1974: Franklin National Bank goes under

Long Island Business News, Apr 11, 2003 by Natalie Canavor

Before its sharp decline and spectacular crash in 1974, Franklin National Bank had been one of the most profitable banks in the country, and its founder, Arthur T. Roth, was one of Long Island's most revered business and civic leaders.

Born in the Bronx to Bavarian immigrants and with only a high school education, Roth built Franklin National into the nation's 20th largest bank by investing in Long Island's growth. Along the way, he helped transform the industry with innovations such as credit cards, installment buying, the "full-service bank" concept, giveaways, attractive landscaped branches, parking lots and drive-up windows.

When industry rules were disadvantageous, he fought to change them, often successfully - in one instance going all the way to the U.S. Supreme Court. For most of its life, Franklin National earned more per dollar invested than any bank in the country.

Yet in 1968, Roth's own board and protg pushed him out of the picture. Six years later, the Franklin National Bank became the biggest bank failure at that point in American history. It took billions of dollars in federal money to avert international disaster. Franklin's demise changed the face of Long Island banking and altered U.S. bank regulation and global financial practices.

What brought Franklin down? Explanations range from dry statistical analyses of the economy and Franklin's own books to charges of autocracy, over-ambition, personal betrayal and international skullduggery.

Roth began his career as a 17-year-old bank messenger in the city and worked his way up to administrative duties at Manufacturer's Trust. Wanting to move to Long Island, he became the cashier at Franklin Square National Bank in 1934, joining four other employees.

He later described it as "an almost perfect example of what was wrong with American banking in the 1920s." It was located in a tiny village with no industry, little commerce, no railroad station, by "founders ignorant of professional banking." His challenge was to rescue the nearly insolvent bank.

Roth began by "saving" many near-default loans with an early form of installment buying. He took the role of community banking seriously and provided neighborhood meeting rooms, a speaker's bureau, annual reports, internships for high school students, Christmas pageants, lollipops for children. His was one of the first banks to introduce consumer and FHA-backed loans. Roth created credit cards for local shopping, so small merchants could compete with the department stores that were offering charge accounts.

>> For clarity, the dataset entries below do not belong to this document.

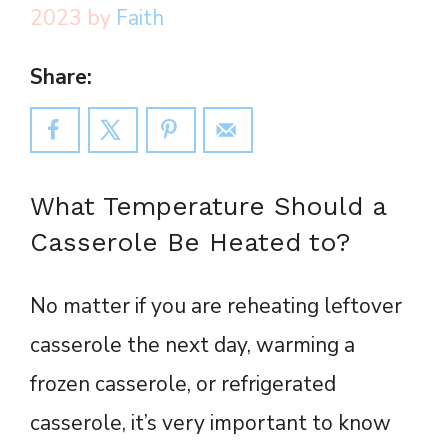
2023
by
Faith
Share:
What Temperature Should a
Casserole Be Heated to?
No matter if you are reheating leftover
casserole the next day, warming a
frozen casserole, or refrigerated
casserole, it’s very important to know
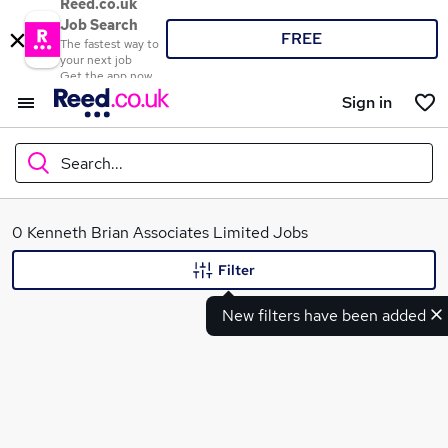
Reed.co.uk
Job Search
FREE
The fastest way to
your next job
Get the app now
Sign in
Search...
What
0 Kenneth Brian Associates Limited Jobs
Filter
New filters have been added
Where
Search jobs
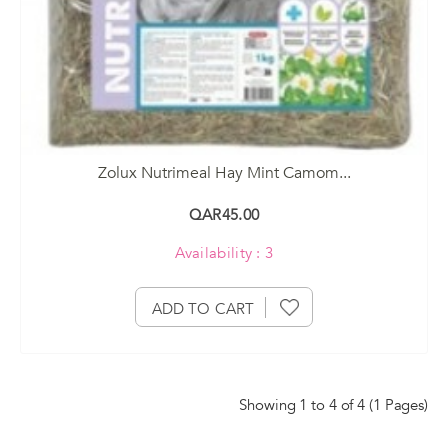
Zolux Nutrimeal Hay Mint Camom...
QAR45.00
Availability : 3
ADD TO CART
Showing 1 to 4 of 4 (1 Pages)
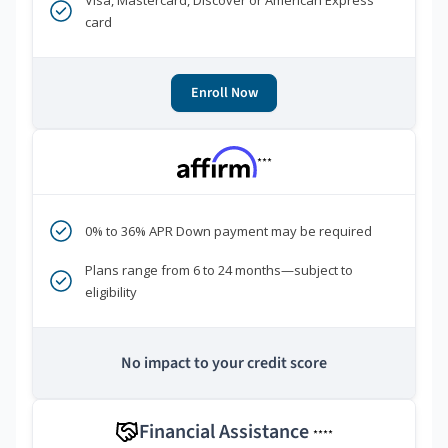
Visa, Mastercard, Discover or American Express
card
Enroll Now
***
0% to 36% APR Down payment may be required
Plans range from 6 to 24 months—subject to
eligibility
No impact to your credit score
Financial Assistance
****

In the 1950s, when banks were still confined to their own counties, Franklin financed much of the region's new commercial development, says Jerry Kessler, who then worked for Meadow Brook National Bank and is now president of Friends for Long Island's Heritage. Roth introduced aggressive promotion techniques to the stodgy world of banking.

"He once hung a Grumman Goose airplane in the bank lobby," accompanied by a card that explained how the bank would finance the purchase, Kessler recalls. Ahead of his time in many ways, Roth banned smoking in Franklin buildings, refused to sell lottery tickets and hired the handicapped.

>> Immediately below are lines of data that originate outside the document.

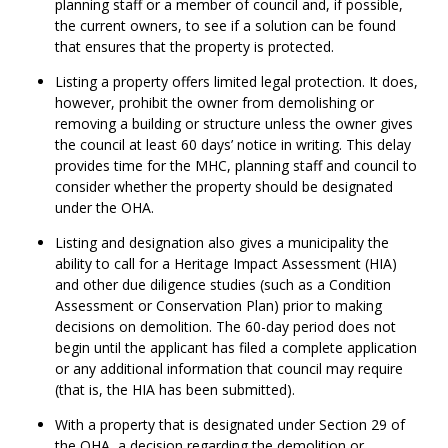
planning staff or a member of council and, if possible,
the current owners, to see if a solution can be found
that ensures that the property is protected.
Listing a property offers limited legal protection. It does,
however, prohibit the owner from demolishing or
removing a building or structure unless the owner gives
the council at least 60 days’ notice in writing. This delay
provides time for the MHC, planning staff and council to
consider whether the property should be designated
under the OHA.
Listing and designation also gives a municipality the
ability to call for a Heritage Impact Assessment (HIA)
and other due diligence studies (such as a Condition
Assessment or Conservation Plan) prior to making
decisions on demolition. The 60-day period does not
begin until the applicant has filed a complete application
or any additional information that council may require
(that is, the HIA has been submitted).
With a property that is designated under Section 29 of
the OHA, a decision regarding the demolition or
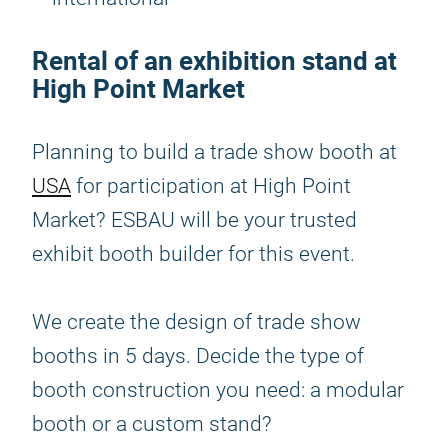
Rental of an exhibition stand at
High Point Market
Planning to build a trade show booth at
USA
for participation at High Point
Market? ESBAU will be your trusted
exhibit booth builder for this event.
We create the design of trade show
booths in 5 days. Decide the type of
booth construction you need: a modular
booth or a custom stand?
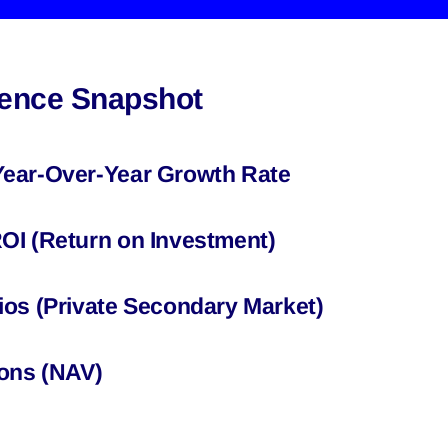
igence Snapshot
Year-Over-Year Growth Rate
OI (Return on Investment)
ios (Private Secondary Market)
ions (NAV)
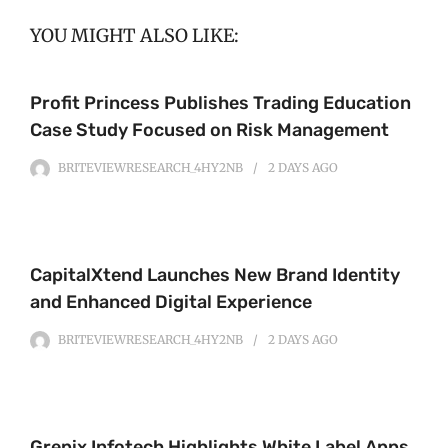
YOU MIGHT ALSO LIKE:
Profit Princess Publishes Trading Education
Case Study Focused on Risk Management
BRITEVIEWRESEARCH_4HY2NB
2 DAYS
AGO
CapitalXtend Launches New Brand Identity
and Enhanced Digital Experience
BRITEVIEWRESEARCH_4HY2NB
2 DAYS
AGO
Grepix Infotech Highlights White Label Apps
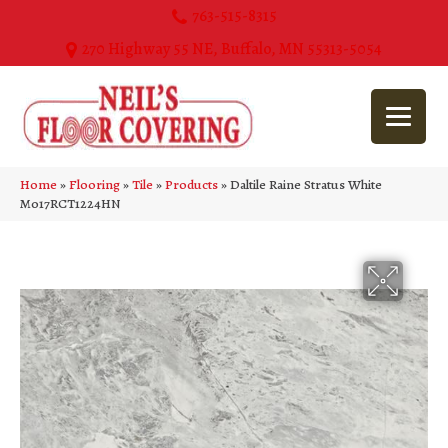
763-515-8315
270 Highway 55 NE, Buffalo, MN 55313-5054
Home
»
Flooring
»
Tile
»
Products
»
Daltile Raine Stratus White
M017RCT1224HN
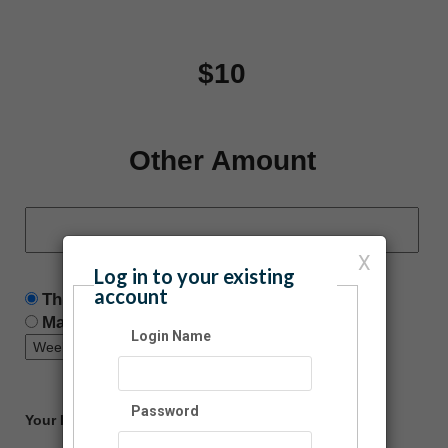
$10
Other Amount
X
Log in to your existing
account
This is a one time donation
Make this a recurring donation deducted
Login Name
Password
Your Information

Roth started expanding as Long Island grew, ultimately merging with 19 other banking chains to operate more than 100 domestic offices, including one third of all Nassau County commercial banks. But in 1960, despite Roth's fierce opposition, the state passed a law allowing banks to open branches in other counties, and New York powerhouses promptly invaded prosperous Nassau. Roth riposted by opening New York City branches. In 1967, Franklin merged with the 13- branch Federation Bank & Trust, setting the stage for disaster.

The mid-60s were tough years for the American economy, and Franklin had become less profitable. Harold V. Gleason, a PR executive who'd risen to become president under Roth, the chairman and CEO, led a group of board members in a palace revolt. Roth was made a powerless figurehead for two years, and in 1970, his name was omitted from the directors' nomination list. He was out.

"He was crushed," recalls Kessler. "He said, 'I always treated Harold like a son.'" To support the bank, Roth put a positive face on events and announced a slightly premature retirement.

Soon the bank was heavily invested in overseas ventures, and its fortunes began to slide. In 1972, Michele Sindona, an Italian financier with reputed connections to the Mafia and Vatican banking, bought controlling interest in Franklin. Sindona siphoned off money and led the bank into massive losses in the foreign exchange markets and ever-riskier attempts to recoup.

When other banks refused to deal with Franklin, the Federal Reserve Bank kept the bank afloat with $2.8 billion in credits. Finally, in October 1974, the desirable assets were sold to the highest bidder: European American Bank, a consortium of powerful banks centered in the Netherlands. The FDIC took a $2 billion load of loans and receivables, and the stockholders, Roth included, lost everything.